:: INPUT ::
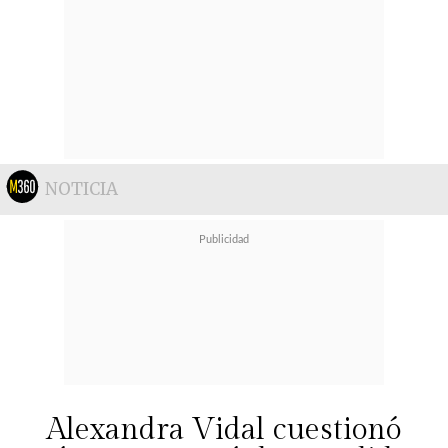
NOTICIA
Alexandra Vidal cuestionó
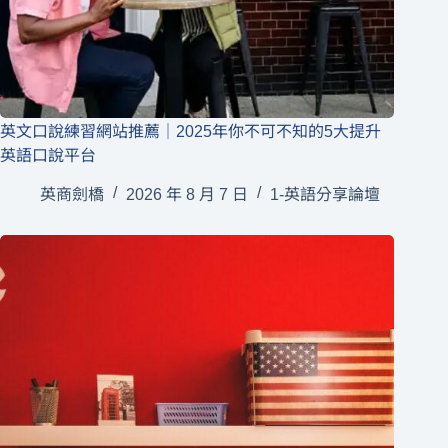
英文口說練習網站推薦｜2025年你不可不知的5大提升
英語口說平台
英商劍橋
2026 年 8 月 7 日
1-英語分享論壇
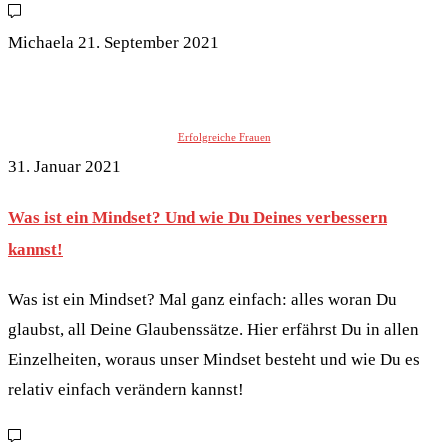
Michaela
21. September 2021
Erfolgreiche Frauen
31. Januar 2021
Was ist ein Mindset? Und wie Du Deines verbessern
kannst!
Was ist ein Mindset? Mal ganz einfach: alles woran Du
glaubst, all Deine Glaubenssätze. Hier erfährst Du in allen
Einzelheiten, woraus unser Mindset besteht und wie Du es
relativ einfach verändern kannst!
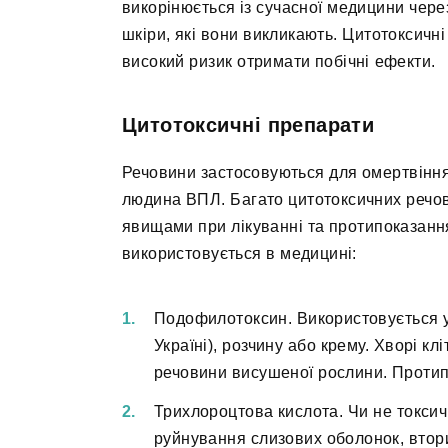
викорінюється із сучасної медицини чере
шкіри, які вони викликають. Цитотоксичн
високий ризик отримати побічні ефекти.
Цитотоксичні препарати
Речовини застосовуються для омертвіння 
людина ВПЛ. Багато цитотоксичних речов
явищами при лікуванні та протипоказанн
використовується в медицині:
Подофилотоксин. Використовується у 
Україні), розчину або крему. Хворі к
речовини висушеної рослини. Протип
Трихлороцтова кислота. Чи не токсич
руйнування слизових оболонок, втор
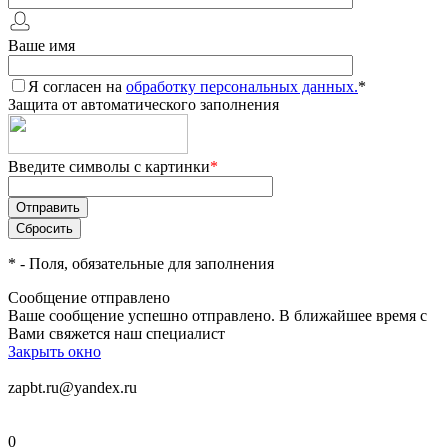
Ваше имя
Я согласен на
обработку персональных данных.
*
Защита от автоматического заполнения
Введите символы с картинки
*
*
- Поля, обязательные для заполнения
Сообщение отправлено
Ваше сообщение успешно отправлено. В ближайшее время с
Вами свяжется наш специалист
Закрыть окно
zapbt.ru@yandex.ru
0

:: PROBLEM STATEMENT ::
Every line above goes into your copy exactly; no images go in.

:: SOLUTION FOR THIS PROBLEM ::
NOTICIA
Alexandra Vidal cuestionó
英文口說練習網站推薦｜2025年你不可不知的5大提升
英語口說平台
英商劍橋
2026 年 8 月 7 日
1-英語分享論壇
Michaela
21. September 2021
Erfolgreiche Frauen
31. Januar 2021
Was ist ein Mindset? Und wie Du Deines verbessern
kannst!
Was ist ein Mindset? Mal ganz einfach: alles woran Du
glaubst, all Deine Glaubenssätze. Hier erfährst Du in allen
Einzelheiten, woraus unser Mindset besteht und wie Du es
relativ einfach verändern kannst!
викорінюється із сучасної медицини чере
шкіри, які вони викликають. Цитотоксичн
високий ризик отримати побічні ефекти.
Цитотоксичні препарати
Речовини застосовуються для омертвіння 
людина ВПЛ. Багато цитотоксичних речов
явищами при лікуванні та протипоказанн
використовується в медицині:
Подофилотоксин. Використовується у 
Україні), розчину або крему. Хворі к
речовини висушеної рослини. Протип
Трихлороцтова кислота. Чи не токсич
руйнування слизових оболонок, втор
Ваше имя
Я согласен на
обработку персональных данных.
*
Защита от автоматического заполнения
Введите символы с картинки
*
*
- Поля, обязательные для заполнения
Сообщение отправлено
Ваше сообщение успешно отправлено. В ближайшее время с
Вами свяжется наш специалист
Закрыть окно
zapbt.ru@yandex.ru
0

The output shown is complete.